**Supplied information**:

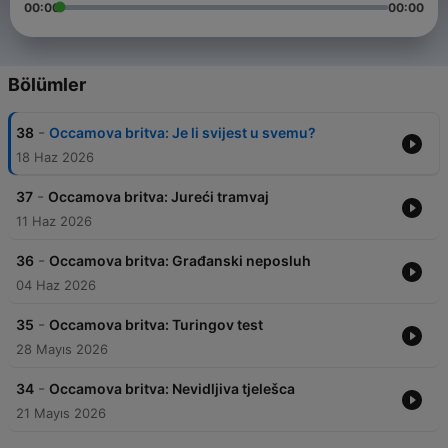
00:00
00:00
Bölümler
-
38
Occamova britva: Je li svijest u svemu?
18 Haz 2026
-
37
Occamova britva: Jureći tramvaj
11 Haz 2026
-
36
Occamova britva: Građanski neposluh
04 Haz 2026
-
35
Occamova britva: Turingov test
28 Mayıs 2026
-
34
Occamova britva: Nevidljiva tjelešca
21 Mayıs 2026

**Task directions**: Nothing but the pictures is to be left out; the rest of the listing should be copied exactly.

**Exercise result**:
00:00
00:00
Bölümler
-
38
Occamova britva: Je li svijest u svemu?
18 Haz 2026
-
37
Occamova britva: Jureći tramvaj
11 Haz 2026
-
36
Occamova britva: Građanski neposluh
04 Haz 2026
-
35
Occamova britva: Turingov test
28 Mayıs 2026
-
34
Occamova britva: Nevidljiva tjelešca
21 Mayıs 2026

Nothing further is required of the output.